Meet Laura L. Smith, author of the Status Updates Series (It’s Complicated , It’s Addicting , and It’s Over), and the False Reflections Series (Skinny, Hot, and Angry).
Laura L. Smith believes in God and true love. She believes if she bangs hard enough on the back of her wardrobe, she’ll get to Narnia someday. She believes eating chocolate is good for you. She believes part of her soul lives in France, part at the beach and the other part in Oxford, Ohio, because when she goes to those places she feels at home. Laura, her husband, and their four children live in Oxford, Ohio, home of Miami University.
Publicity intern Naomi Downing recently caught up with BHP author Laura L. Smith to talk about her inspiration for writing the life-changing novel Skinny and the crushing patterns for beauty that the world holds out to girls.
What first inspired you to become a writer?
I’ve longed to be a writer as long as I can remember. I was always immersed in a book as a kid, and wrote story upon story. English was my favorite class. But who becomes a writer? At least that’s what I thought. It wasn’t until I was married and pregnant that I decided to actually write. I’d majored in marketing in college, had a successful business career, and my husband and I were on a walk. He asked, “If you could be anything when you grow up, what would you be?” Up until that point, I’d never shared with anyone that I wanted to be a writer, but in that instant I told him. And being an amazing man, he answered, “then write.” And I haven’t stopped since. Is there one thing you really want readers to come away with after reading Skinny?
I hope readers realize that they aren’t supposed to fit into the stifling patterns the world dictates, that because they are created in the image of Christ they are beautiful, exactly how they were made by their Creator. What was the hardest part of writing this book?
I had a dear friend in high school, another dear friend in college, and a dear friend as an adult who all struggled with eating disorders. Watching them fight their battles, and feeling unqualified and ill- equipped to help them was painful. Writing Skinny was my way to share with them how amazing I think they all are, but it required truly diving into some of the raw memories of their struggles. What did you learn While writing about eating disorders?

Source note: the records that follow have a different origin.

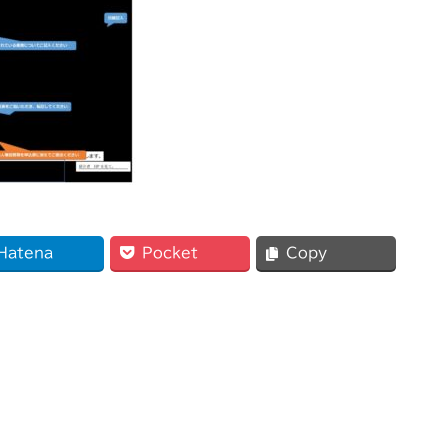
Hatena
Pocket
Copy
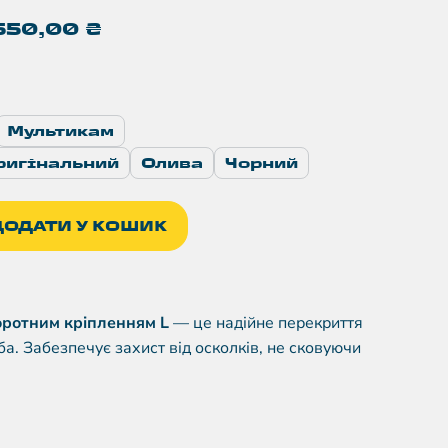
550,00
₴
Мультикам
ригінальний
Олива
Чорний
ДОДАТИ У КОШИК
воротним кріпленням L
— це надійне перекриття
ба. Забезпечує захист від осколків, не сковуючи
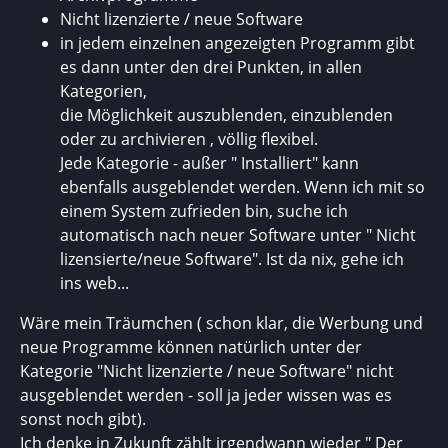
Nicht lizenzierte / neue Software
in jedem einzelnen angezeigten Programm gibt
es dann unter den drei Punkten, in allen
Kategorien,
die Möglichkeit auszublenden, einzublenden
oder zu archivieren , völlig flexibel.
Jede Kategorie - außer " Installiert" kann
ebenfalls ausgeblendet werden. Wenn ich mit so
einem System zufrieden bin, suche ich
automatisch nach neuer Software unter " Nicht
lizensierte/neue Software". Ist da nix, gehe ich
ins web...
Wäre mein Träumchen ( schon klar, die Werbung und
neue Programme können natürlich unter der
Kategorie "Nicht lizenzierte / neue Software" nicht
ausgeblendet werden - soll ja jeder wissen was es
sonst noch gibt).
Ich denke in Zukunft zählt irgendwann wieder " Der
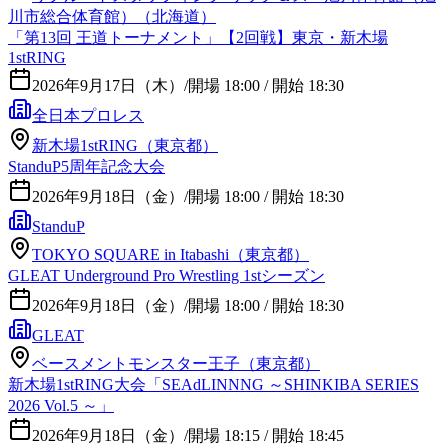
川市総合体育館）（北海道）
「第13回 王道トーナメント」【2回戦】東京・新木場
1stRING
2026年9月17日（木）
/
開場 18:00 / 開始 18:30
全日本プロレス
新木場1stRING（東京都）
StanduP5周年記念大会
2026年9月18日（金）
/
開場 18:00 / 開始 18:30
StanduP
TOKYO SQUARE in Itabashi（東京都）
GLEAT Underground Pro Wrestling 1stシーズン
2026年9月18日（金）
/
開場 18:00 / 開始 18:30
GLEAT
ベースメントモンスター王子（東京都）
新木場1stRING大会「SEAdLINNNG ～SHINKIBA SERIES
2026 Vol.5 ～」
2026年9月18日（金）
/
開場 18:15 / 開始 18:45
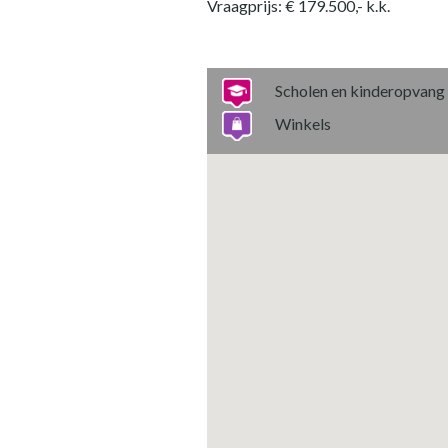
Vraagprijs: € 179.500,- k.k.
Scholen en kinderopvang
Winkels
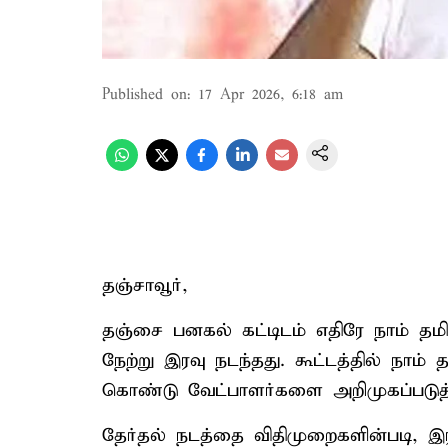
Published on
:
17 Apr 2026, 6:18 am
தஞ்சாவூர்,
தஞ்சை பனகல் கட்டிடம் எதிரே நாம் தமிழ
நேற்று இரவு நடந்தது. கூட்டத்தில் நாம்
கொண்டு வேட்பாளர்களை அறிமுகப்படுத்த
தேர்தல் நடத்தை விதிமுறைகளின்படி, இ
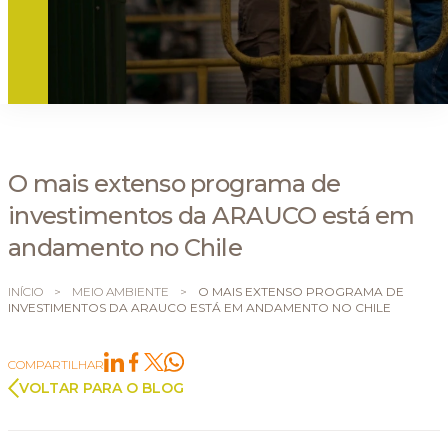
O mais extenso programa de
investimentos da ARAUCO está em
andamento no Chile
INÍCIO
>
MEIO AMBIENTE
>
O MAIS EXTENSO PROGRAMA DE
INVESTIMENTOS DA ARAUCO ESTÁ EM ANDAMENTO NO CHILE
COMPARTILHAR
VOLTAR PARA O BLOG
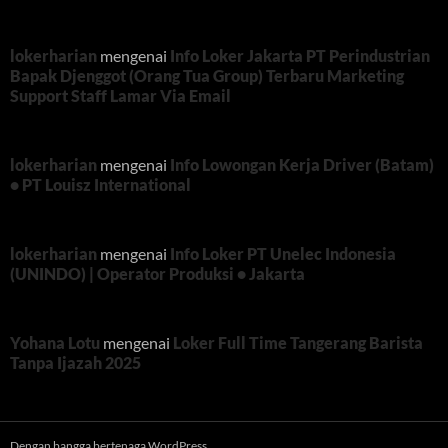
lokerharian
mengenai
Info Loker Jakarta PT Perindustrian
Bapak Djenggot (Orang Tua Group) Terbaru Marketing
Support Staff Lamar Via Email
lokerharian
mengenai
Info Lowongan Kerja Driver (Batam)
• PT Louisz International
lokerharian
mengenai
Info Loker PT Unelec Indonesia
(UNINDO) | Operator Produksi • Jakarta
Yohana Lotu
mengenai
Loker Full Time Tangerang Barista
Tanpa Ijazah 2025
Dengan bangga bertenaga WordPress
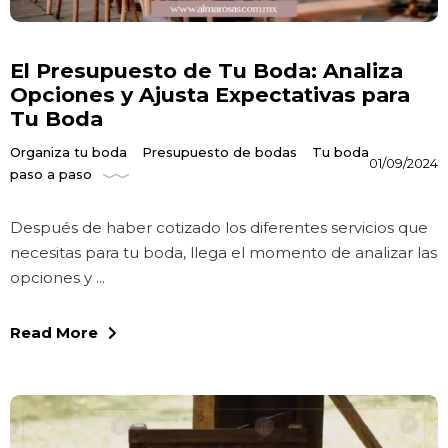
El Presupuesto de Tu Boda: Analiza
Opciones y Ajusta Expectativas para
Tu Boda
Organiza tu boda
Presupuesto de bodas
Tu boda
01/09/2024
paso a paso
Después de haber cotizado los diferentes servicios que
necesitas para tu boda, llega el momento de analizar las
opciones y ...
Read More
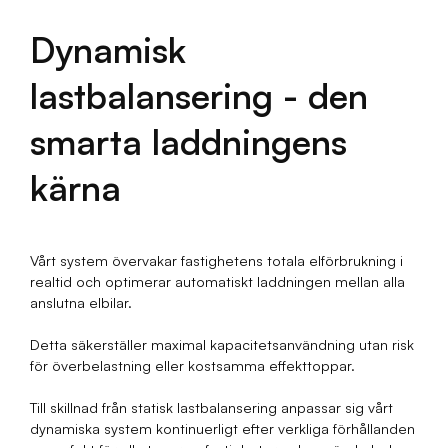
Dynamisk
lastbalansering - den
smarta laddningens
kärna
Vårt system övervakar fastighetens totala elförbrukning i
realtid och optimerar automatiskt laddningen mellan alla
anslutna elbilar.
Detta säkerställer maximal kapacitetsanvändning utan risk
för överbelastning eller kostsamma effekttoppar.
Till skillnad från statisk lastbalansering anpassar sig vårt
dynamiska system kontinuerligt efter verkliga förhållanden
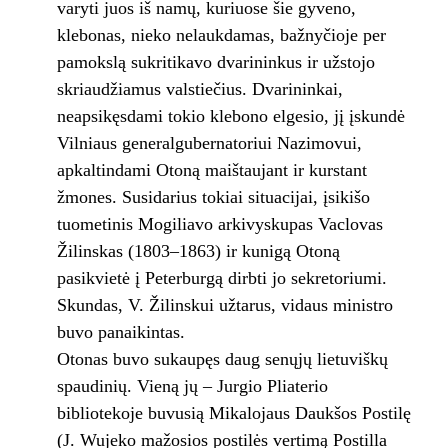
varyti juos iš namų, kuriuose šie gyveno,
klebonas, nieko nelaukdamas, bažnyčioje per
pamokslą sukritikavo dvarininkus ir užstojo
skriaudžiamus valstiečius. Dvarininkai,
neapsikęsdami tokio klebono elgesio, jį įskundė
Vilniaus generalgubernatoriui Nazimovui,
apkaltindami Otoną maištaujant ir kurstant
žmones. Susidarius tokiai situacijai, įsikišo
tuometinis Mogiliavo arkivyskupas Vaclovas
Žilinskas (1803–1863) ir kunigą Otoną
pasikvietė į Peterburgą dirbti jo sekretoriumi.
Skundas, V. Žilinskui užtarus, vidaus ministro
buvo panaikintas.
Otonas buvo sukaupęs daug senųjų lietuviškų
spaudinių. Vieną jų – Jurgio Pliaterio
bibliotekoje buvusią Mikalojaus Daukšos Postilę
(J. Wujeko mažosios postilės vertimą Postilla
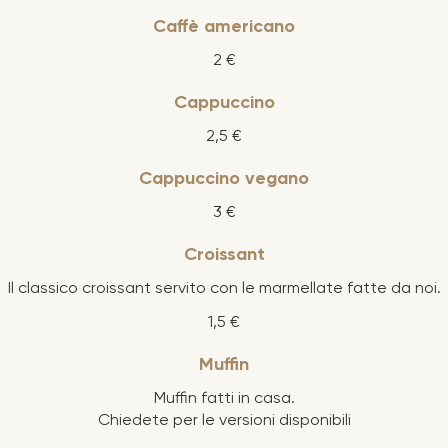
Caffè americano
2 €
Cappuccino
2,5 €
Cappuccino vegano
3 €
Croissant
Il classico croissant servito con le marmellate fatte da noi.
1,5 €
Muffin
Muffin fatti in casa.
Chiedete per le versioni disponibili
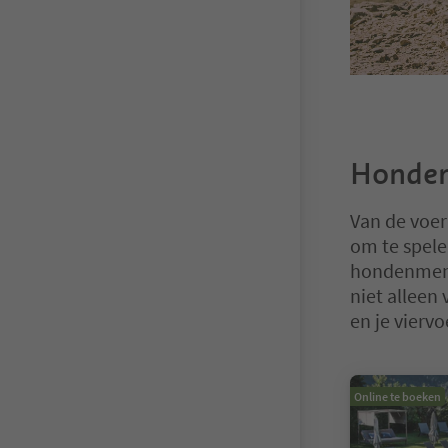
Hondenh
Van de voer
om te spele
hondenmenu
niet alleen
en je viervo
U bevindt zich
Online te boeken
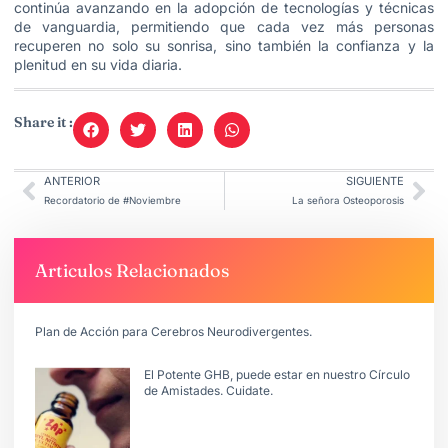
continúa avanzando en la adopción de tecnologías y técnicas
de vanguardia, permitiendo que cada vez más personas
recuperen no solo su sonrisa, sino también la confianza y la
plenitud en su vida diaria.
Share it :
ANTERIOR
SIGUIENTE
Recordatorio de #Noviembre
La señora Osteoporosis
Articulos Relacionados
Plan de Acción para Cerebros Neurodivergentes.
El Potente GHB, puede estar en nuestro Círculo
de Amistades. Cuidate.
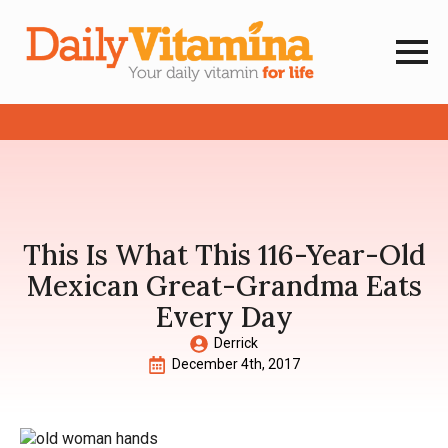
This Is What This 116-Year-Old
Mexican Great-Grandma Eats
Every Day
Derrick
December 4th, 2017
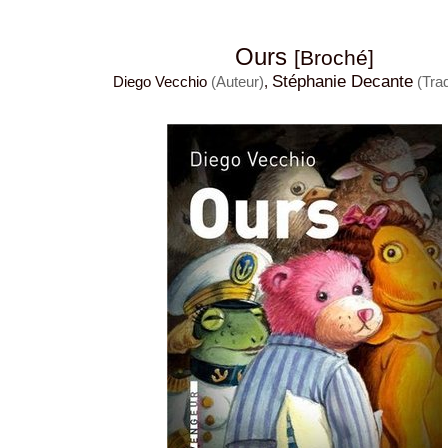
Ours
[Broché]
Stéphanie Decante
Diego Vecchio
(Auteur)
,
(Tra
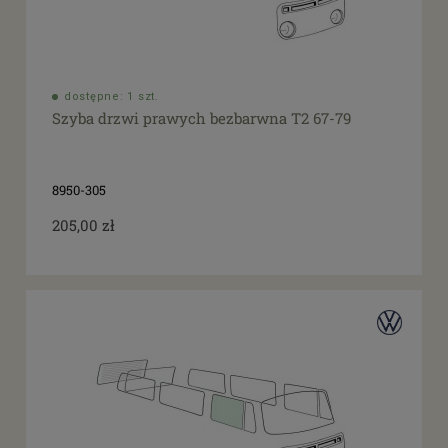
dostępne: 1 szt.
Szyba drzwi prawych bezbarwna T2 67-79
8950-305
205,00 zł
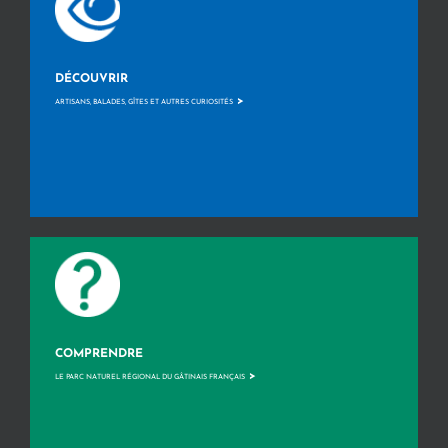
DÉCOUVRIR
>
ARTISANS, BALADES, GÎTES ET AUTRES CURIOSITÉS
COMPRENDRE
>
LE PARC NATUREL RÉGIONAL DU GÂTINAIS FRANÇAIS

What a lonely thing having an eating disorder is. Most people who suffer from disordered eating are struggling to find control in their lives. They feel the way they measure their food intake and calories burned is something they can control in perhaps a chaotic, or stressful life, but because they are seeking control, they typically do not want anyone else to help, won’t let anyone else into their struggles. Is there a character you related to most in Skinny?
I build a little bit of myself into all of my characters. Although in many ways I’m different than the main character, Melissa, there are several ways she is like me. I was on the dance team at my high school, so I used those experiences to build some scenes for Melissa’s life. I love the Beatles, chocolate-chip pancakes and fondue and made them some of Melissa’s favorites too. I also tend to be the quieter one in a group. Do you have any more thoughts you’d like to share on this subject?
Eating disorders are real. Over 20 million women and 10 million men in the United States suffer from eating disorders. 81% of ten year olds are afraid of being fat. The health consequences to eating disorders are multiple, dangerous, and can even be deadly. If you or anyone you care about shows signs of an eating disorder seek help. Two great places to start are www.neda.org the National Eating Disorder Association and www.findingbalance.com a Christian resource, website and community to help develop positive body image.